Menakar dan Mengukur Diri


Aku ingat, dulu sedari waktu kecil hingga beranjak dewasa, jika aku mendapati sebuah masalah, kesulitan, kesempitan atau sekedar ujian kecil berupa sandungan batu dalam langkahku, aku akan segera berhenti dan bergumam, "Kesalahan apakah gerangan yang telah aku lakukan hingga aku bertemu dengan kejadian ini?"

Aku ingat, aku selalu berusaha mencoba menafsirkan hal-hal kecil itu sembari mencoba memposisikan diri ini dalam persepsi terbaikku. Karena, aku pun meyakini bahwa tidak selalu apa yang telah kita anggap terbaik dalam langkah kita, akan mendapatkan respon yang terbaik juga dari berbagai karakter yang ada di sekitar kehidupan kita.

Maka membaca dan merenungi segala tanda yang menghampiri dan berserak di hadapan kita adalah sebuah keniscayaan untuk mengukur dan menakar diri kita. Apakah kita telah benar dalam memposisikan diri kita, ataukah kita justeru terlanjur memberikan angka yang berlebih untuk ukuran yang semestinya dan sewajarnya kita terima.

Terlalu rumit memang, ketika kita telah tersandera oleh penilaian sepihak kita terhadap diri kita sendiri. Maka boleh jadi, kita akan terjebak untuk selalu memandang bahwa apa yang telah kita lakukan adalah terbaik bagi orang lain. Dan di sisi lain, kita akan menjadi cenderung miring terhadap segala upaya yang telah orang lain lakukan.

Kemampuan dan kemauan untuk selalu mengukur dan menakar diri, akan membuat kita mengetahui diri kita sepantasnya. Seperti asap yang tak pernah minta agar ia terus dibumbung tinggi. Ia selalu tahu diri bahwa ia begitu ringan, tapi ketahudiriannya itu membuat sang bayu rela meninggikannya meski ia bergerak ke posisi terendahnya.

Seakan ia ingin menasehati, selalulah merendah meski sejatinya engkau mampu meninggi.

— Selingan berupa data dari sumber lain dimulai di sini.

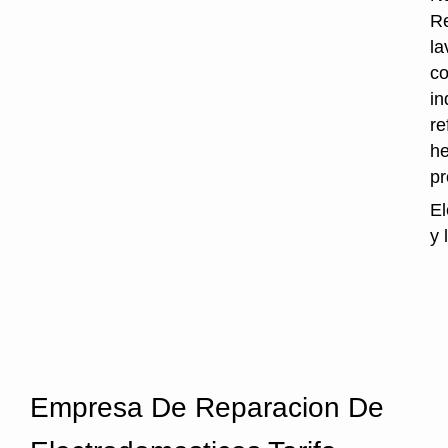
Re
la
co
in
re
he
p
El
y 
Empresa De Reparacion De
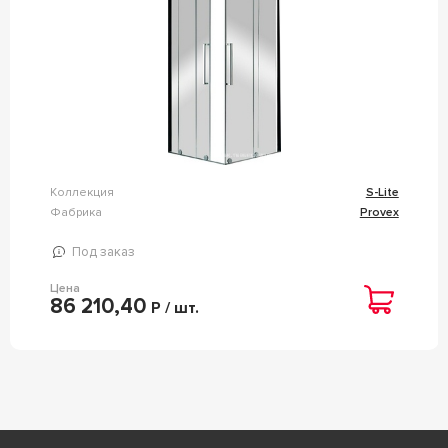
Коллекция
S-Lite
Фабрика
Provex
Под заказ
Цена
86 210,40
Р / шт.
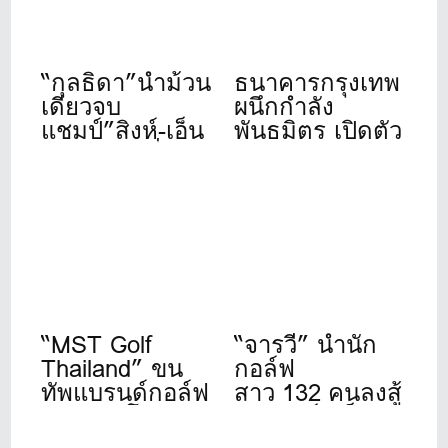
“กุลธิดา”นำม้วน
ธนาคารกรุงเทพ
เดียวจบ
ผนึกกำลัง
แชมป์”สิงห์-เอ็น
พันธมิตร เปิดตัว
เอสดีเอฟ”ที่เดอะ
“Bangkok Bank
วินเทจคลับ
Golf
Tournament
2026” จัดปีที่ 11
“MST Golf
“จารวี” นำนัก
Thailand” ขน
กอล์ฟ
ทัพแบรนด์กอล์ฟ
สาว 132 คนลงสู้
ดังระดับโลก
ศึก”สิงห์- เอ็นเอ
เปิดให้บริการ
สดีเอฟ”ที่วินด์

Engkau tak perlu risau dengan pandangan remeh terhadapmu. Tak perlu bersedih dengan cemoohan orang. Engkau boleh terlihat ringan di mata mereka, tapi justru melalui hal itulah yang akan mengangkatmu tinggi, melebihi yang mereka kira.

Aku kini harus kembali mengingat lagi, kembali untuk selalu mengaca dan berbenah diri. Ketika aku mendapati sebuah antukan batu dalam langkahku, maka aku harus segera berhenti sejenak. Menatap jauh ke dalam. Menakar dan mengukur kembali kapasitas diri ini, di posisi manakah sebenarnya aku pantas berada dan diakui.